What to produce:
To complete this task, print all the data below exactly but leave out the images.

-- Opening Marker --

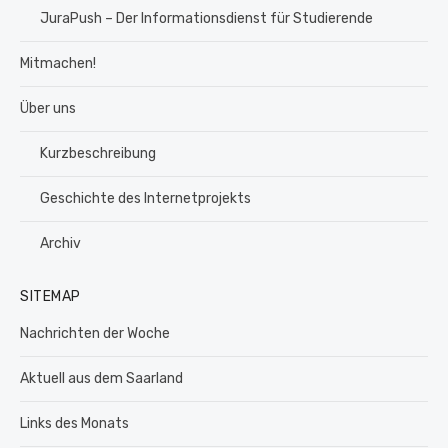
JuraPush – Der Informationsdienst für Studierende
Mitmachen!
Über uns
Kurzbeschreibung
Geschichte des Internetprojekts
Archiv
SITEMAP
Nachrichten der Woche
Aktuell aus dem Saarland
Links des Monats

-- Closing Marker --

Result of this task:
JuraPush – Der Informationsdienst für Studierende
Mitmachen!
Über uns
Kurzbeschreibung
Geschichte des Internetprojekts
Archiv
SITEMAP
Nachrichten der Woche
Aktuell aus dem Saarland
Links des Monats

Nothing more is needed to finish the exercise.